Swarm: A true distributed programming language  - prakash
http://blog.locut.us/main/2008/10/7/swarm-a-true-distributed-programming-language.html
======
russell
Continuations are really neat devices. You can make any kind of flow-of
-control construct out of them. IIRC they were originally invented to formally
model the GOTO. However, in their full glory they are mind numbingly difficult
to understand and probably to debug. Basically in the Swarms model you are
passing around a chunk of program state to do the computation, and with it,
all the problems that data encapsulation is supposed to solve. I thing
debugging would be hugely difficult. Contrast this with message passing where
only the relevant values are sent, not the whole computational state.

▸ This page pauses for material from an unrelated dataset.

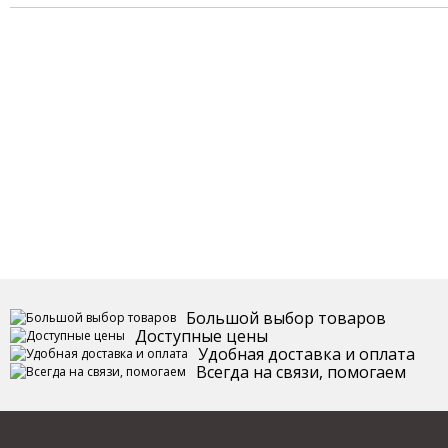
Большой выбор товаров
Доступные цены
Удобная доставка и оплата
Всегда на связи, помогаем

The article says that 3.5% of instructions cause a continuation to be sent.
That's a huge percentage. A program would spend all its time marshaling and
unmarshaling.

One of the things that you want to do to increase efficiency is to promote and
exploit locality. You want to cluster the closely related objects on the same
node to reduce network traffic and latency. Constant moving of objects or a
bad distribution strategy is going to hurt that. I once worked on a
distributed database with automatic replication to ransom nodes. Performance
was killed by constant network chatter. The design goal was 1000 nodes, in
reality it maxed out at 16.

------
gsmaverick
Neat project. I think this is how we are going to fully take advantage of the
cloud resources we have right now.